LA VOCE ARANCIONE. Il Blog di Matteo Cazzulani

RUSSIA E CINA SEMPRE PIÙ VICINE VERSO UNA NUOVA GUERRA FREDDA DELL’ENERGIA

Posted in Guerra del gas by matteocazzulani on June 1, 2013

Il monopolista statale russo del greggio Rosneft e il colosso statale cinese CNPC varano un accordo per la cooperazione in giacimenti in Russia nel Mare di Barents e in territorio di Mosca. La minaccia per l’Occidente data dall’accordo tra Pechino e il Cremlino

La Guerra Fredda è finita, ma un nuovo conflitto energetico mondiale sembra essere alle porte.
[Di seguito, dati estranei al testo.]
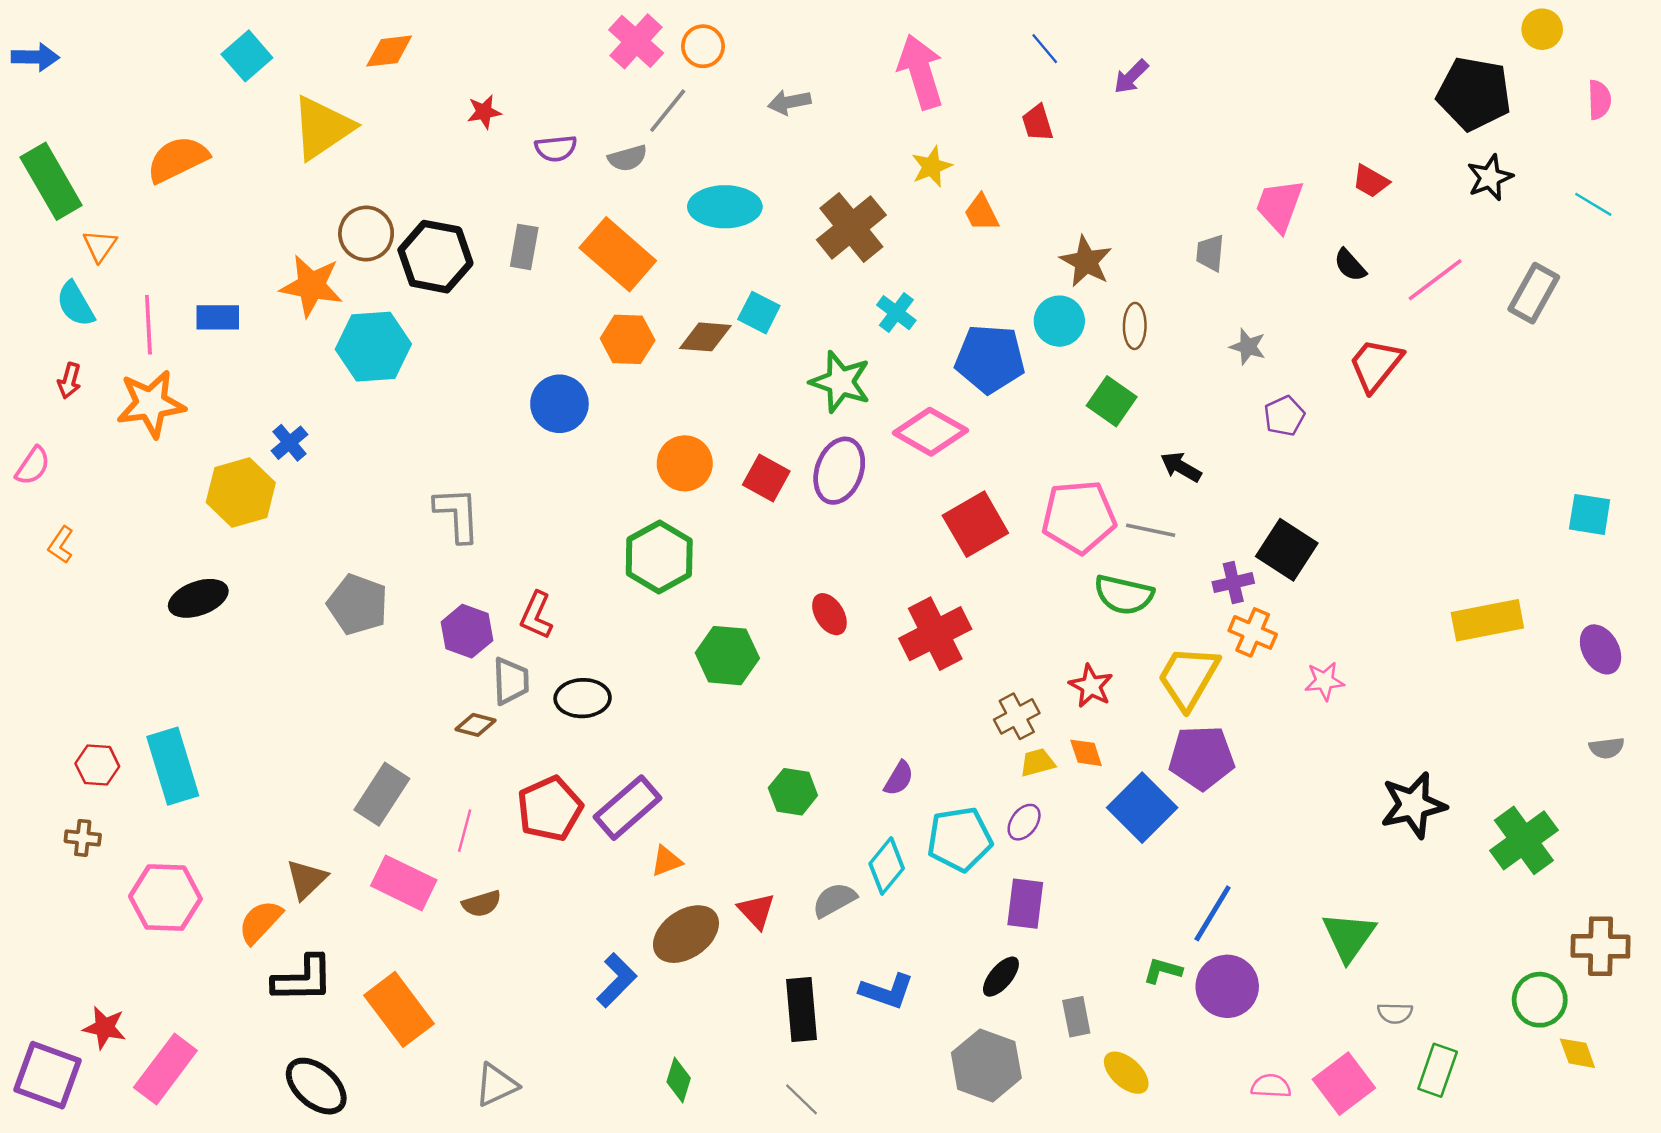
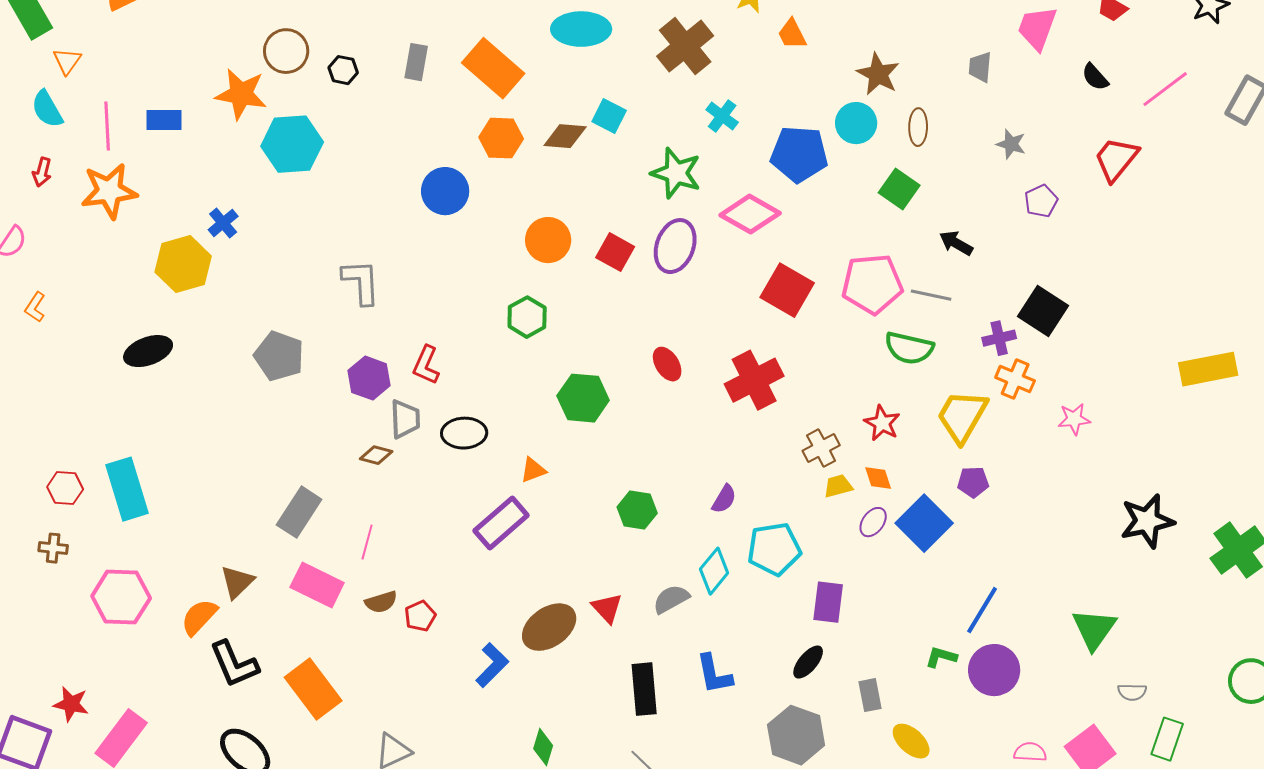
black hexagon: (435, 257) -> (343, 70), size x0.5
red square: (975, 524) -> (787, 290), turned -30
green hexagon: (659, 557) -> (527, 317), size x0.7
purple pentagon: (1202, 758) -> (973, 482), size x0.6
red pentagon: (550, 809) -> (420, 616), moved, size x0.6
purple ellipse: (1024, 822) -> (873, 522), moved
orange triangle: (666, 861) -> (533, 470), moved
black L-shape: (303, 979) -> (234, 664), turned 68
blue L-shape: (887, 991) -> (714, 674), turned 60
Nella giornata di venerdì, 30 Maggio, Russia e Cina hanno rafforzato la cooperazione nel settore dell’energia.

Nello specifico, il monopolista statale russo del greggio Rosneft ha firmato un memorandum d’intesa con il colosso statale cinese CNPC per la cooperazione nei giacimenti della Russia situati nel Mare di Barents, della Pechora, nella penisola di Irkutsk, a Krasnoyarsk, e nella zone del Niemen.
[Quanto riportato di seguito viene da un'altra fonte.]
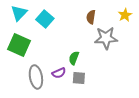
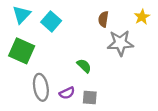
green semicircle: (74, 58) -> (84, 66), turned 112
purple semicircle: (59, 73) -> (67, 93), moved
gray square: (79, 78) -> (90, 98), moved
L’accordo, comunicato con una nota da Rosneft, rafforza la cooperazione sino-russa in ambito energetico.

Dopo avere firmato un accordo per le forniture di 31 Milioni di Tonnellate di greggio da parte di Rosneft alla CNPC, Russia e Cina non sono però ancora giunte ad un accordo per quanto riguarda la questione della costruzione di un oleodotto necessario per veicolare il carburante.

La Russia ha infatti chiesto un intervento economico ingente da parte della Cina che, contraria, ha rifiutato, preferendo importare energia dal Turkmenistan, il quarto produttore al Mondo di gas.

La NATO sostiene lo Shale in UE

In risposta all’accordo tra Russia e Cina, la NATO sta valutando l’ipotesi di avvalersi del gas per rafforzare il Mondo Occidentale.

Come riportato in un rapporto sulla questione energetica, la NATO ha indicato come necessaria la costruzione dei gasdotti concepiti per veicolare gas dall’Azerbaijan direttamente in Europa, come il Nabucco e il Gasdotto Trans Adriatico -TAP.

Tuttavia, la NATO vede con favore l’avvio dello sfruttamento del gas Shale in Europa: una manovra che permetterebbe all’UE di diminuire la dipendenza dalle forniture di gas della Russia e, nel contempo, renderebbe non prioritaria la realizzazione di infrastrutture per importare carburante dall’Azerbaijan.

La NATO da il suo supporto anche all’avvio delle esportazioni dello Shale dagli Stati Uniti d’America in Europa, un fatto che rafforzerebbe il mercato continentale del LNG.

Con l’avvio dello sfruttamento di Shale, gli USA hanno aumentato la produzione di gas, e, secondo le stime EIA, sono mossi a diventare il primo esportatore di LNG al Mondo, con particolare presenza in Asia.

Pre-accordi per l’importazione dello shale USA sono stati firmati da India, Corea del Sud, Taiwan e Singapore.

In USA, sia l’Amministrazione Presidenziale e la maggioranza al Congresso democratica che la minoranza repubblicana hanno sostenuto nel complesso l’avvio delle esportazioni dello Shale liquefatto in Europa.

Lo Shale è un tipo di gas estratto in rocce porose poste a bassa profondità mediante sofisticate tecniche di fracking, ad oggi adoperate solo in Nordamerica.

Contraria allo Shale è la Russia che, secondo indiscrezioni, sostiene movimenti ambientalisti che protestano contro lo sfruttamento di oro blu non convenzionale per fermare la Rivoluzione Shale in Europa, dove i russi vogliono mantenere la loro egemonia sul piano geopolitico.